Search code examples
c#httpcachingmonoscreen-scraping

Is this a bad way to cache pages for my screen-scraper?


I wrote a simple screen-scraper to help me make vocabulary flash cards for my Greek class. It scrapes the words from an online dictionary, and outputs them in a format that my flash card manager can understand.

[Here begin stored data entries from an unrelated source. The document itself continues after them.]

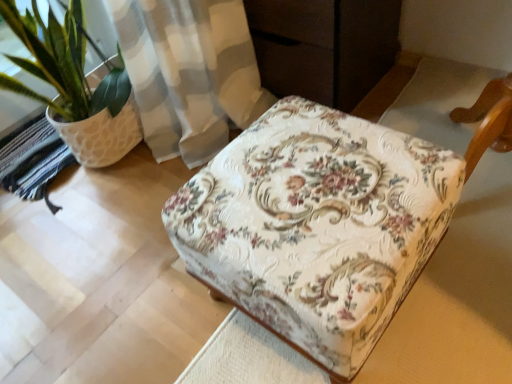 Describe the element at coordinates (317, 226) in the screenshot. I see `floral fabric ottoman at center` at that location.

Find the location of `floral fabric ottoman at center`. floral fabric ottoman at center is located at coordinates (317, 226).

Identify the location of green leafy plant in textured pot at left. The height and width of the screenshot is (384, 512). (75, 86).

The width and height of the screenshot is (512, 384). Describe the element at coordinates (75, 86) in the screenshot. I see `green leafy plant in textured pot at left` at that location.

The height and width of the screenshot is (384, 512). What are the coordinates of `floral fabric ottoman at center` in the screenshot? It's located at (x=317, y=226).

Considering the relative positions of floral fabric ottoman at center and green leafy plant in textured pot at left in the image provided, is floral fabric ottoman at center to the left or to the right of green leafy plant in textured pot at left?

In the image, floral fabric ottoman at center appears on the right side of green leafy plant in textured pot at left.

Is floral fabric ottoman at center in front of or behind green leafy plant in textured pot at left in the image?

Visually, floral fabric ottoman at center is located in front of green leafy plant in textured pot at left.

Between point (223, 250) and point (47, 106), which one is positioned in front?

The point (223, 250) is more forward.

Looking at this image, from the image's perspective, relative to green leafy plant in textured pot at left, is floral fabric ottoman at center above or below?

Clearly, from the image's perspective, floral fabric ottoman at center is below green leafy plant in textured pot at left.

From a real-world perspective, is floral fabric ottoman at center positioned above or below green leafy plant in textured pot at left?

In terms of real-world spatial position, floral fabric ottoman at center is below green leafy plant in textured pot at left.

Looking at this image, looking at their sizes, would you say floral fabric ottoman at center is wider or thinner than green leafy plant in textured pot at left?

In the image, floral fabric ottoman at center appears to be wider than green leafy plant in textured pot at left.

Does floral fabric ottoman at center have a lesser height compared to green leafy plant in textured pot at left?

Indeed, floral fabric ottoman at center has a lesser height compared to green leafy plant in textured pot at left.

Is floral fabric ottoman at center bigger or smaller than green leafy plant in textured pot at left?

In the image, floral fabric ottoman at center appears to be smaller than green leafy plant in textured pot at left.

Consider the image. Is floral fabric ottoman at center inside or outside of green leafy plant in textured pot at left?

floral fabric ottoman at center lies outside green leafy plant in textured pot at left.

Are floral fabric ottoman at center and green leafy plant in textured pot at left far apart?

floral fabric ottoman at center is actually quite close to green leafy plant in textured pot at left.

Is floral fabric ottoman at center oriented towards green leafy plant in textured pot at left?

No, floral fabric ottoman at center is not aimed at green leafy plant in textured pot at left.

Consider the image. What's the angular difference between floral fabric ottoman at center and green leafy plant in textured pot at left's facing directions?

92.5 degrees.

How much distance is there between floral fabric ottoman at center and green leafy plant in textured pot at left?

floral fabric ottoman at center and green leafy plant in textured pot at left are 26.71 inches apart.

Where is `houseplant on the left of floral fabric ottoman at center`? houseplant on the left of floral fabric ottoman at center is located at coordinates (75, 86).

Does green leafy plant in textured pot at left appear on the left side of floral fabric ottoman at center?

Yes.

Is the position of green leafy plant in textured pot at left more distant than that of floral fabric ottoman at center?

Yes.

Is point (96, 139) closer or farther from the camera than point (329, 239)?

Point (96, 139) appears to be farther away from the viewer than point (329, 239).

From the image's perspective, relative to floral fabric ottoman at center, is green leafy plant in textured pot at left above or below?

green leafy plant in textured pot at left is situated higher than floral fabric ottoman at center in the image.

From a real-world perspective, is green leafy plant in textured pot at left located higher than floral fabric ottoman at center?

Yes, from a real-world perspective, green leafy plant in textured pot at left is on top of floral fabric ottoman at center.

Which object is wider, green leafy plant in textured pot at left or floral fabric ottoman at center?

floral fabric ottoman at center is wider.

Between green leafy plant in textured pot at left and floral fabric ottoman at center, which one has more height?

Standing taller between the two is green leafy plant in textured pot at left.

Who is bigger, green leafy plant in textured pot at left or floral fabric ottoman at center?

Bigger between the two is green leafy plant in textured pot at left.

Is green leafy plant in textured pot at left completely or partially outside of floral fabric ottoman at center?

Yes, green leafy plant in textured pot at left is located beyond the bounds of floral fabric ottoman at center.

Based on the photo, is green leafy plant in textured pot at left far from floral fabric ottoman at center?

No.

Could you tell me if green leafy plant in textured pot at left is turned towards floral fabric ottoman at center?

Yes, green leafy plant in textured pot at left is oriented towards floral fabric ottoman at center.

How many degrees apart are the facing directions of green leafy plant in textured pot at left and floral fabric ottoman at center?

green leafy plant in textured pot at left and floral fabric ottoman at center are facing 92.5 degrees away from each other.

You are a GUI agent. You are given a task and a screenshot of the screen. Output one action in this format:
    pyautogui.click(x=<x>, y=<y>)
    Task: Click on the houseplant lying on the left of floral fabric ottoman at center
    Image resolution: width=512 pixels, height=384 pixels.
    Given the screenshot: What is the action you would take?
    tap(75, 86)

The width and height of the screenshot is (512, 384). What are the coordinates of `furniture below the green leafy plant in textured pot at left (from the image's perspective)` in the screenshot? It's located at (317, 226).

The height and width of the screenshot is (384, 512). Find the location of `furniture in front of the green leafy plant in textured pot at left`. furniture in front of the green leafy plant in textured pot at left is located at coordinates (317, 226).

I don't want to bombard the dictionary with requests every time I run the scraper, so I cache each page to my hard drive the first time I load them (of course, this also makes it much faster). I've never done any caching before, so I'm not sure what best practices for this sort of thing are. Here is my solution:

using System;
using System.IO;
using System.Net;
using System.Web;

public class PerseusDocument
{
    readonly string url;

    public PerseusDocument (string url)
    {
        this.url = url;

        ... // (load the DOM with a third-party library)
    }

    static string cacheUrl;
    static string CacheUrl {
        get {
            if (cacheUrl == null) {
                cacheUrl = Path.Combine (Environment.GetFolderPath (Environment.SpecialFolder.LocalApplicationData), "perseus");
                Directory.CreateDirectory (cacheUrl);
            }

            return cacheUrl;
        }
    }

    string FullCacheUrl {
        get { return Path.Combine (CacheUrl, HttpUtility.UrlEncode (url)); }
    }

    bool IsCached {
        get { return File.Exists (FullCacheUrl); }
    }

    string Html {
        get {
            if (IsCached)
                return File.ReadAllText (FullCacheUrl);

            WebClient client = new WebClient ();
            string html = client.DownloadString (url);

            using (StreamWriter file = new StreamWriter (FullCacheUrl))
                file.Write (html);

            return html;
        }
    }
}

In other words, I simply check if a file with the same name as the url exists in the cache. If so, I load it, if not, I save the html to a new file. Are there any glaring issues with doing things this way?


Solution

  • You don't need to build your own cache. All your requests will automatically be routed through WinINetCache. To turn on the cache simply do:

    webClient.CachePolicy = new RequestCachePolicy(RequestCacheLevel.Default);
    

    As long as the server has defined their pages as cacheable, then caching will happen automatically.